*REQUIREMENT*.
Restate word for word the line with "located, or if" and the rest of the listing after it, ending at the final line, and include nothing else.
*** INFORMATION SUPPLIED ***
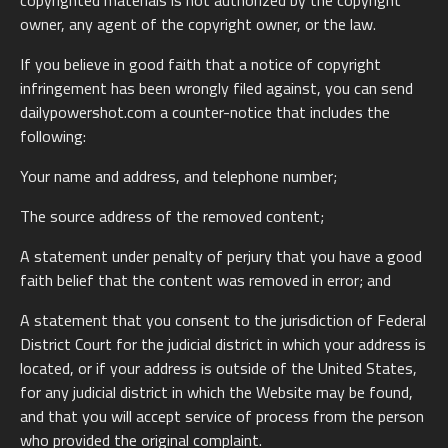
copyrighted materials is not authorized by the copyright
owner, any agent of the copyright owner, or the law.
If you believe in good faith that a notice of copyright
infringement has been wrongly filed against, you can send
dailypowershot.com a counter-notice that includes the
following:
Your name and address, and telephone number;
The source address of the removed content;
A statement under penalty of perjury that you have a good
faith belief that the content was removed in error; and
A statement that you consent to the jurisdiction of Federal
District Court for the judicial district in which your address is
located, or if your address is outside of the United States,
for any judicial district in which the Website may be found,
and that you will accept service of process from the person
who provided the original complaint.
*** End of INFORMATION SUPPLIED ***
*SOLUTION*.
located, or if your address is outside of the United States,
for any judicial district in which the Website may be found,
and that you will accept service of process from the person
who provided the original complaint.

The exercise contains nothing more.